Un bruit de pas dans le couloir lui fit froncer le sourcil. Les pas
se rapprochaient, s'arrêtaient devant la porte; et on frappa:

--Qui est là? cria Charlie d'un ton surpris.

--C'est moi, Monsieur... Julien...

Le valet de chambre entrait, allait ouvrir les rideaux, puis, revenant
près du lit, il tendit au jeune homme une enveloppe blanche, sans
adresse:

--Une dame qui est en bas... qui m'a remis cette lettre pour Monsieur.
Elle dit que c'est très pressé, qu'elle voudrait que Monsieur la
reçoive tout de suite.

--Une dame!... A cette heure-ci!... A sept heures!...

Charlie déchirait l'enveloppe et lut, sur une carte de visite;
ANTOINETTE WARNER. Dans le coin, on avait écrit au crayon: _Urgent_.

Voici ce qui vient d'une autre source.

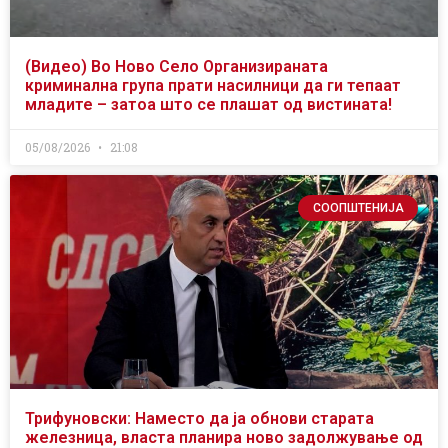
(Видео) Во Ново Село Организираната
криминална група прати насилници да ги тепаат
младите – затоа што се плашат од вистината!
05/08/2026
21:08
СООПШТЕНИЈА
Трифуновски: Наместо да ја обнови старата
железница, власта планира ново задолжување од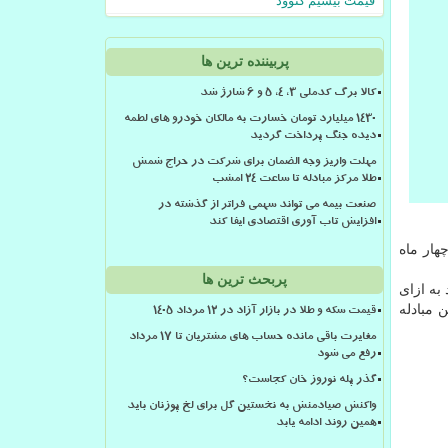
قیمت بیسیم کنوود
پربیننده ترین ها
کالا برگ کدملی 3، 4، 5 و 6 شارژ شد
۱۴۳۰ میلیارد تومان خسارت به مالکان خودرو های لطمه
دیده جنگ پرداخت گردید
مهلت واریز وجه الضمان برای شرکت در حراج شمش
طلا مرکز مبادله تا ساعت ۲۴ امشب
صنعت بیمه می تواند سهمی فراتر از گذشته در
افزایش تاب آوری اقتصادی ایفا کند
 پایین ترین سطح چهار ماه
پربحث ترین ها
نه ای كه هر یورو به ازای ۱.۱۱۹۰ دلار و هر پوند به ازای
یا، ۱.۳۴۸۲ دلار كانادا، ۱.۰۲۰۷ فرانك سوئیس و ۶.۸۰۸۸ یوان چین مبادله
قیمت سکه و طلا در بازار آزاد در ۱۲ مرداد ۱۴۰۵
مغایرت باقی مانده حساب های مشتریان تا 17 مرداد
رفع می شود
گذر پله نوروز خان کجاست؟
واکنش صیادمنش به نخستین گل برای لخ پوزنان باید
همین روند ادامه یابد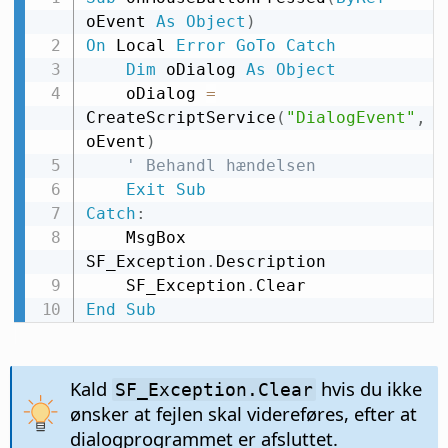
oEvent 
As
Object
)
On
 Local 
Error
GoTo
Catch
Dim
 oDialog 
As
Object
    oDialog 
=
CreateScriptService
(
"DialogEvent"
,
oEvent
)
' Behandl hændelsen
Exit
Sub
Catch
:
    MsgBox 
SF_Exception
.
Description

    SF_Exception
.
End
Sub
Kald
hvis du ikke
SF_Exception.Clear
ønsker at fejlen skal videreføres, efter at
dialogprogrammet er afsluttet.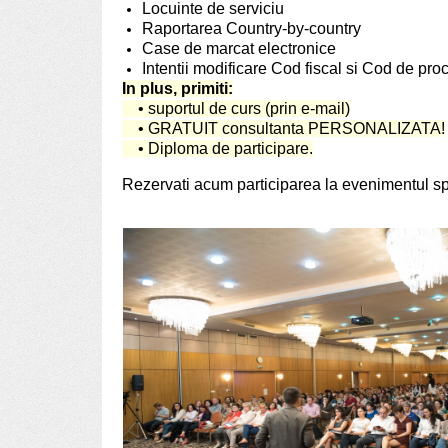
Locuinte de serviciu
Raportarea Country-by-country
Case de marcat electronice
Intentii modificare Cod fiscal si Cod de pr
In plus, primiti:
• suportul de curs (prin e-mail)
• GRATUIT consultanta PERSONALIZATA!
• Diploma de participare.
Rezervati acum participarea la evenimentul spe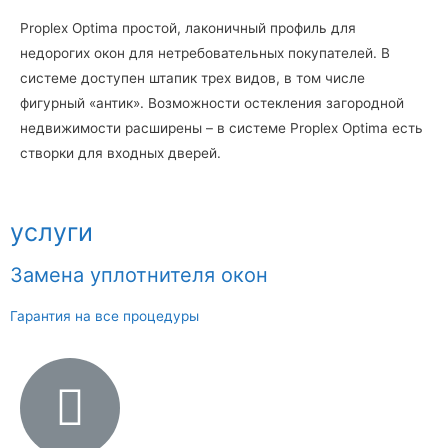
Proplex Optima простой, лаконичный профиль для
недорогих окон для нетребовательных покупателей. В
системе доступен штапик трех видов, в том числе
фигурный «антик». Возможности остекления загородной
недвижимости расширены – в системе Proplex Optima есть
створки для входных дверей.
услуги
Замена уплотнителя окон
Гарантия на все процедуры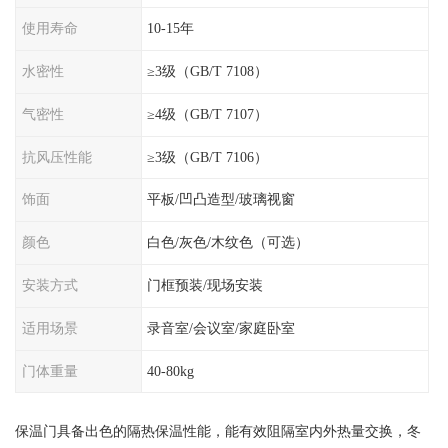
使用寿命
10-15年
水密性
≥3级（GB/T 7108）
气密性
≥4级（GB/T 7107）
抗风压性能
≥3级（GB/T 7106）
饰面
平板/凹凸造型/玻璃视窗
颜色
白色/灰色/木纹色（可选）
安装方式
门框预装/现场安装
适用场景
录音室/会议室/家庭卧室
门体重量
40-80kg
保温门具备出色的隔热保温性能，能有效阻隔室内外热量交换，冬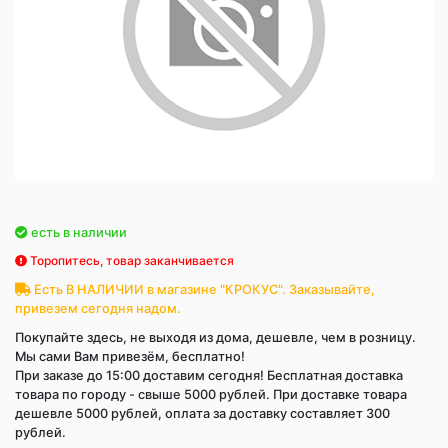
есть в наличии
Торопитесь, товар заканчивается
Есть В НАЛИЧИИ в магазине "КРОКУС". Заказывайте,
привезем сегодня надом.
Покупайте здесь, не выходя из дома, дешевле, чем в розницу.
Мы сами Вам привезём, бесплатно!
При заказе до 15:00 доставим сегодня! Бесплатная доставка
товара по городу - свыше 5000 рублей. При доставке товара
дешевле 5000 рублей, оплата за доставку составляет 300
рублей.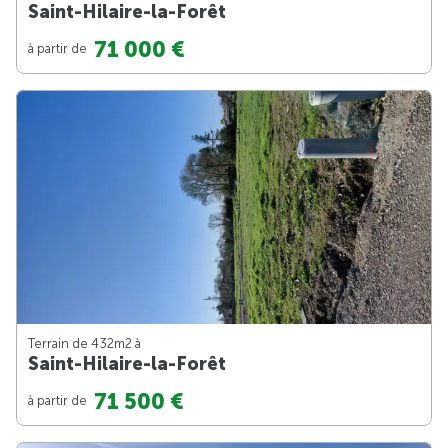
Saint-Hilaire-la-Forêt
71 000 €
à partir de
Terrain de 432m
2
à
Saint-Hilaire-la-Forêt
71 500 €
à partir de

Il eut une impression de feu aux joues. Il sentait quelque chose se
détraquer en lui, tomber comme tranché; et il ordonna d'une voix
distraite, fléchissante:

--Dites de ma part à cette dame qu'elle vous dise... dites-lui... ou
plutôt dites-lui de monter... chez moi... dans mon cabinet de
travail...

--Bien, Monsieur!

Charlie avait sauté à bas du lit, passait vivement un pantalon, un
veston,--de deux coups de brosse se redressait les cheveux; et il
pénétra dans le cabinet au moment même où Julien y introduisait
Warner, en gracieuse tenue du matin, voilette blanche et costume de
drap beige.

Le domestique sortait. Ils se saluèrent brièvement puis, de dessous
son épaisse voilette à fleurs qui se plaquait contre son nez, lui
faisait comme un masque pointu de plâtre translucide, un méchant
masque aigu de mauvaise déesse, de fantastique louve blanche, Warner,
sans s'asseoir, déclara:

--Monsieur, vous m'excuserez d'être ici... d'être venue jusque chez
vous... C'était indispensable... Votre père est au plus mal et le
médecin m'a conseillé...

Charlie questionna impérieusement:

--Mon père?... Où est-il?... Qu'est-ce qu'il a?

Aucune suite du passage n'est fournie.